Hacker News new | comments | show | ask | jobs | submit login

The default query already filled in is translating to the use of a Group function, which is a very bad idea. While not deprecated per se, its use is discouraged.

Group does not function in Sharding mode at all, it also takes a lock on the JavaScript interpreter making it non-parallelizable.

Map/Reduce is somewhat better in that it is shardable, and with V8 likely in the next stable release, will have better parallelization prospects.

Ideally, you should be using the new Aggregation Framework to do this kind of work: http://docs.mongodb.org/manual/applications/aggregation/

(EDIT) To clarify - Aggregation is ideal because its implementation is 100% in C++, meaning there are no JavaScript interpreter locks necessary to run it, so it is parallelizable. Additionally, one of the biggest overhead costs to MapReduce and Group in MongoDB is the translation back and forth between BSON (the native format MongoDB uses for data, or rather the C++ representations thereof) and JavaScript types. Aggregation not utilizing JavaScript eliminates this overhead and manipulates the database' internal types directly.

Thanks, that's extremely helpful.

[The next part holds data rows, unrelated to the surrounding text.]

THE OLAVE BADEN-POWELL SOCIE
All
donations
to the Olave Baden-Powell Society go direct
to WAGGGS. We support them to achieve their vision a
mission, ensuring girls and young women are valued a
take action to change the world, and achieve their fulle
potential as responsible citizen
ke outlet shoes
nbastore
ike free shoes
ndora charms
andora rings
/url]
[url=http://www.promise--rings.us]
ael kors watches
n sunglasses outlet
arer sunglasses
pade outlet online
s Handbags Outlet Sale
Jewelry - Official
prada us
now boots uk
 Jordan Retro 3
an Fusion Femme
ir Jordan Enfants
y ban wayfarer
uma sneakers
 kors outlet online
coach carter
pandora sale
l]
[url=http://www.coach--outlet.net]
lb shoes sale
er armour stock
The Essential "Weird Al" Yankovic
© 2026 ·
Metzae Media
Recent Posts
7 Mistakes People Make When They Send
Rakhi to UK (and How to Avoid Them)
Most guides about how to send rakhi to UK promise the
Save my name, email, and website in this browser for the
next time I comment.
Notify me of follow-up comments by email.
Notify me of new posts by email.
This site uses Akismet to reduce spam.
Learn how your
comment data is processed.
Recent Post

Based on how this is built, it might not actually be that hard to migrate over to the aggregation framework. I'll take a look.

You're correct, however note that 2.3/2.4 fixes the lock on the javascript interpreter with the move to V8 as the default engine.

I noted v8 in my comment; it won't be a panacea. It certainly doesn't fix the encoding/decoding overhead of BSON<->JavaScript, but the JIT and multithreading will help in other areas.

Group still will not become sharding-capable with v8, either.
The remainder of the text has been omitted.